Following this version of antiracism would violate basic civil rights.

But this is far from the only problem in the new rule.

For one thing, the rule fails by the Biden administration’s own standards of inclusion. On his first day, President Biden issued an executive order on Advancing Racial Equity and Support for Underserved Communities. Race features strongly, but it identifies many additional groups as “underserved.” These include rural communities, but the new rule shows no interest in, say, disconnected areas of Appalachia.

Race features strongly, but it identifies many additional groups as “underserved.” These include rural communities, but the new rule shows no interest in, say, disconnected areas of Appalachia.

Moreover, the rule is unworkable in practice. It is self-contradictory. One part insists on teaching “systemic marginalization, biases, inequities, and discriminatory policy and practice in American history.” But how then can this divisive teaching also “validate” all students after telling a majority of them that they and their ancestors are part of the oppressor class?

Besides, these terms are hopelessly vague. There is no definition of any of these terms in the rule. When it comes time to score applicants, graders will bring their own biases and will not grade equitably across grading teams.

Unlike the rules for other competitions, the new rule offers zero guidance on high-quality research into pedagogy that actually helps rather than hurts.
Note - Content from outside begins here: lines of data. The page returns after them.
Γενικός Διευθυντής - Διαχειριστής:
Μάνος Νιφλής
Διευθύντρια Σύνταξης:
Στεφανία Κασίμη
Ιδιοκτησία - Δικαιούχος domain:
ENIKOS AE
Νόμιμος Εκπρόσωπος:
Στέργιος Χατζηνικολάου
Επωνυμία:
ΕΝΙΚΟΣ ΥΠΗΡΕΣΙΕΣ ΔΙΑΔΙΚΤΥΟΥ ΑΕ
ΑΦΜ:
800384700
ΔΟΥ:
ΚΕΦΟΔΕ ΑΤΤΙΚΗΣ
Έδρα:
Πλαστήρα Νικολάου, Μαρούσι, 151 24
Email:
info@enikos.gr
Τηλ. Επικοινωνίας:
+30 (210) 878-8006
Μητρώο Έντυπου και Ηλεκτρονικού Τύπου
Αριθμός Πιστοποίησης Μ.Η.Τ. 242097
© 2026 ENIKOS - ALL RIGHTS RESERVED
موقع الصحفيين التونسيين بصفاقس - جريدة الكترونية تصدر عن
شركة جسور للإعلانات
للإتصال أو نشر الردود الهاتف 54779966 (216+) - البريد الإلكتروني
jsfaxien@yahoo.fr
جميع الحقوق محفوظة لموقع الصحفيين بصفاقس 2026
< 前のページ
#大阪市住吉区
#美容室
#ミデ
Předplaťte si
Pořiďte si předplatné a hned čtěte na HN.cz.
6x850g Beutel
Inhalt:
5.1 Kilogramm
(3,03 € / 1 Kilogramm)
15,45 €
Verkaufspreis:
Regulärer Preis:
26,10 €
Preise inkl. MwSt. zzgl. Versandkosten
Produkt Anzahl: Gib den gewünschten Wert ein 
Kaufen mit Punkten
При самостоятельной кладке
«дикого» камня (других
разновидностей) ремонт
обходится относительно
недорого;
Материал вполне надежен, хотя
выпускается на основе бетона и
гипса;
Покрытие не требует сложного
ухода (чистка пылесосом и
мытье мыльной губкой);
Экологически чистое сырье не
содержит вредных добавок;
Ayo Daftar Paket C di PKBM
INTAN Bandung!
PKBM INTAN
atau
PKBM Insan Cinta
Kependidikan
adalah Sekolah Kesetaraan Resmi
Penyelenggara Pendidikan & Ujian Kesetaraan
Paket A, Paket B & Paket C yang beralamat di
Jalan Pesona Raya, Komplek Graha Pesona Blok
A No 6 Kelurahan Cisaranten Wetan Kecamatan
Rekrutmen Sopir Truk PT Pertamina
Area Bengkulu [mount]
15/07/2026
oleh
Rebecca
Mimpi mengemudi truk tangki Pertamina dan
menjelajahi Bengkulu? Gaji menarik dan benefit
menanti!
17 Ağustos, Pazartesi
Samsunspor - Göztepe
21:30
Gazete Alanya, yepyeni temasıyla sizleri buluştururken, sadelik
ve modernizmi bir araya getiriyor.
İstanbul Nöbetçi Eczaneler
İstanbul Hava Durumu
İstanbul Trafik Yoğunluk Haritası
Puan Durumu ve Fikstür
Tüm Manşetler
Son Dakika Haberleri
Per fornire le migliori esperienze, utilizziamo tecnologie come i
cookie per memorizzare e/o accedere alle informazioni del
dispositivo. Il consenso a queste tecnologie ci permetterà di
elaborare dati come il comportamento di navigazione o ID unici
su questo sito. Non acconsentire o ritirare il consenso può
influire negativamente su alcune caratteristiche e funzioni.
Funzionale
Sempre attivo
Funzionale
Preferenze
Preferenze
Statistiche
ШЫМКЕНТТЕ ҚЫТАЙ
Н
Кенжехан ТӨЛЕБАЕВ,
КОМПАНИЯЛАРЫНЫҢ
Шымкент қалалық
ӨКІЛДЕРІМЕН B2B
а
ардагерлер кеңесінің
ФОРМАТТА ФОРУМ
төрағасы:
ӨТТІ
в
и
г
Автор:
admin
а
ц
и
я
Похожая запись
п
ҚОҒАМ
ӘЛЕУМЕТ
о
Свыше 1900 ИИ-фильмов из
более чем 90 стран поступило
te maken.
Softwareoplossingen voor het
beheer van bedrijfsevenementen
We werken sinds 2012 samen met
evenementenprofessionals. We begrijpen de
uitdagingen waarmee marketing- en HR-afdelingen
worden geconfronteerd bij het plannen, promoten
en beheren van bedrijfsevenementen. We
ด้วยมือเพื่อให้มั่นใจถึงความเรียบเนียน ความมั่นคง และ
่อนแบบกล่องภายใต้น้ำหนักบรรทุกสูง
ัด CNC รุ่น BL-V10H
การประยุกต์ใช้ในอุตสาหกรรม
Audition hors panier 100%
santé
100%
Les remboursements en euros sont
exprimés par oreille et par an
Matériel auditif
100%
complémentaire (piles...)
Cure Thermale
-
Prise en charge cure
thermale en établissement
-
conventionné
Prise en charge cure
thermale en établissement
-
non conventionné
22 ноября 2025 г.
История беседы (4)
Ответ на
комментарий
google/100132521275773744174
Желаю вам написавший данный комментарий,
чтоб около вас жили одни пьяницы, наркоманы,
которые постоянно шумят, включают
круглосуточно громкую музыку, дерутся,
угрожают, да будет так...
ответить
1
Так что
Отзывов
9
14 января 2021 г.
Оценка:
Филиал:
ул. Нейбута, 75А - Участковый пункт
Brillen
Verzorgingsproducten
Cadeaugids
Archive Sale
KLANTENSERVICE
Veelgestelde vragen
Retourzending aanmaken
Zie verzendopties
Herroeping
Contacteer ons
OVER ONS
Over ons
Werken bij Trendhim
Kendi’s brand of antiracism has not been rigorously tested in classrooms, and it seems likely that teaching based on his ideas will further divide Americans. If something out there does work, the Department of Education doesn’t tell us.

Making our children guinea pigs with government funding is a bad idea.

Finally, the rule fails to account for different age and developmental levels among students. Elementary school students barely understand what the media even is, yet applicants must address how projects would encourage students “to critically analyze the diverse perspectives of historical and contemporary media and its impacts.” Even middle school students commonly do not have the background for this.

To simply indoctrinate students with a pre-approved critical analysis, which is what would more likely happen, will thwart genuine critical analysis by students.

The rule is divisive and unworkable. It has become an embarrassment and a distraction to the Biden administration.